Where Hawaii Visitors Stand | Gov. Green's Big Travel Mess

Where Hawaii Visitors Stand In Gov. Green’s Big Travel Mess

Today is the day that former Lt. Governor Josh Green is being inaugurated governor of Hawaii. Interesting times lie ahead for him, the state, and Hawaii visitors.

This week will see Hawaii travel front and center on the new governor’s agenda as he tries to resolve the long-contested Hawaii travel marketing plans before the whole mess otherwise gets aired publicly in court. He’ll have two days to head the situation off at the pass.

Incoming Governor Green is an emergency room physician working with trauma victims, organ failure, and critical health issues of patients. Will that experience transfer well to the trauma, failure, and critical needs of our travel industry? Read on and let us know what you think.

Come Wednesday, HTA (Hawaii Tourism Authority) will hold a special board meeting to try to figure out what to do next in determining who will represent Hawaii to the world and how. That comes following last week’s secret meeting between now-defunct Governor Ige and the also-defunct head of Hawaii’s tourism department. Even that meeting itself is now causing problems.

All this happens the same week as Hawaii Visitors and Convention Bureau (HVCB) holds an HTA-featured travel conference on Oahu, where you may see BOH editors.

If this ends without a heated court battle, it will be nothing short of a miracle.

The controversy resulted from the wildly contested awarding of its U.S. brand marketing contract to the travel newcomer CNHA (Council for Native Hawaii Advancement) earlier this year. That contract was supposed to start last June, but that has been delayed multiple times due to the prolonged disagreement spinning about the entire thing.

Let’s call it what it is: a very h0t mess, Hawaii-style.

To make a long story short, the award was to have gone to 120-year-old HVCB, but in a questionable second-round upset, it was given under inexplicable circumstances to CNHA.

Exiting Governor Ige and HTA head Mike McCarney got involved in last week’s meeting, even as they were lame ducks, departing office today before the whole thing could come to the next HTA vote on how to proceed.
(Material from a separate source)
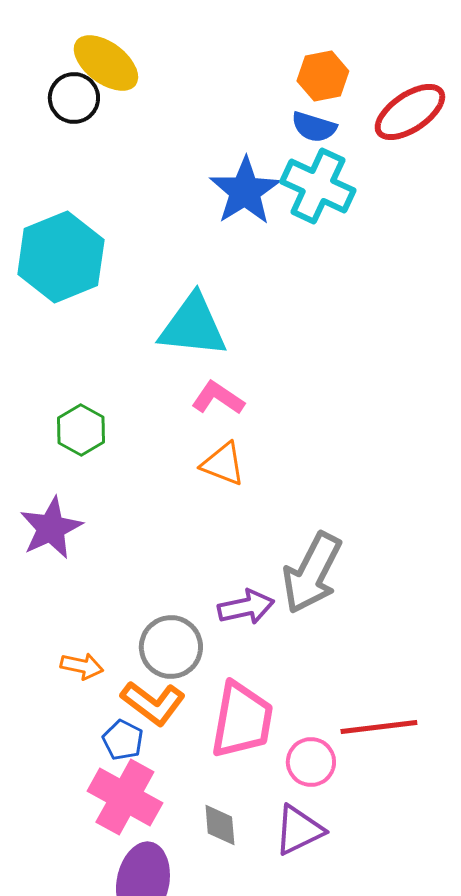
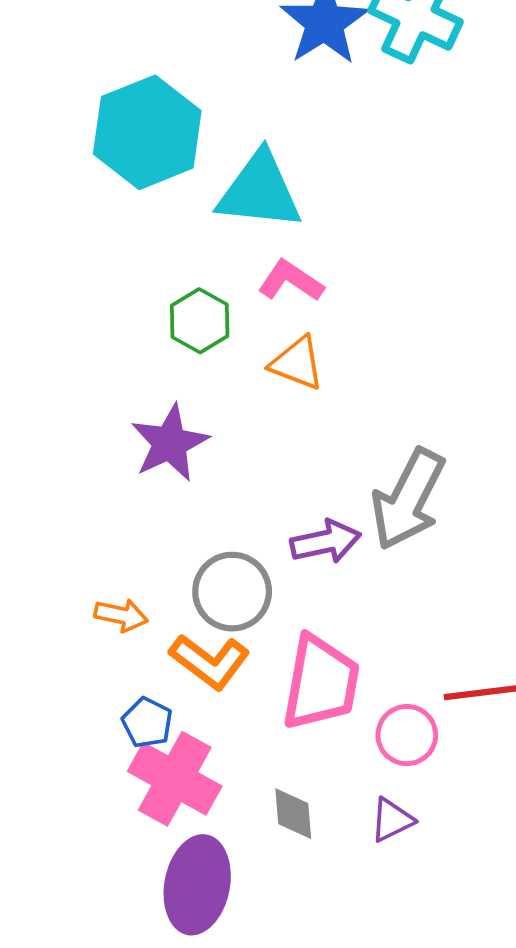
cyan hexagon: (61, 257) -> (147, 132), moved
green hexagon: (81, 430) -> (200, 321), moved
purple star: (51, 528) -> (170, 443), moved
blue pentagon: (123, 740) -> (147, 723), moved
purple triangle: (299, 830) -> (392, 820), size x0.7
Two directions ahead for Hawaii travel marketing?

Now officially gone from HTA as of today, McCartney planned to cancel the CNHA award and go for round three in the RFP (request for proposal) process, which would separate the contract awards into two parts, one on destination management and one on marketing. McCartney also planned to sweeten the pie by adding 18% or more to its total value. Dividing the contract might make sense, given that HVCB is experienced in marketing, whereas CNHA might be better suited to focus on Hawaii destination management.

McCartney had been working on that deal before his departure, although others in the state have said you can’t do an RFP for one contract and later split it in two.

First travel words from new Governor Josh Green.

Green, whose swearing-in takes place today, said he would rather that this all had been left to the new administration since they would inherit things that could otherwise be unmanageable. He thinks a mediation path may be the solution between the parties, although we question whether that would ever work. Green said, “I appreciate all the parties being willing to work together under the new leadership that we hope to bring. He also said, “I don’t want to delay a solution, and we need to have these teams actively promoting Hawaii… I don’t want a conflict between CNHA and HVCB. I want them to actually be partners and learn from one another.”

How this impacts Hawaii visitors?

You may think (and a number have commented) that this doesn’t impact visitors. But it clearly does. Hawaii’s brand marketing speaks to the visitors it will receive and how those visitors will see and value what Hawaii has to offer. They have been a source of valuable information to both Hawaii visitors and the travel industry alike.

What will become of the four Hawaii Visitor Bureaus?

It isn’t clear what will happen to these HVCB-operated businesses, including bureaus representing and located on Oahu, Maui, Kauai, and the Big Island.

HVCB has long used its island specialists to help be part of the destination marketing for their respective islands. Those representatives traveled on behalf of the state to communicate Hawaii and their island within the U.S. and abroad. Visitors could also call or stop at the local office for information and help during their vacation. And the local island specialists also serve as liaisons with the business community. When writing some of our articles, we’ve consulted with their island specialists as additional resources.

What will become of CNHA if they lose the contract?

CNHA is counting on this contract. It has been reported that before Covid, the group operated on $1M in grants, but that during the pandemic, they received, last year alone, some $70M in grants. That is over now, and this deal represents the light at the end of the tunnel, it seems.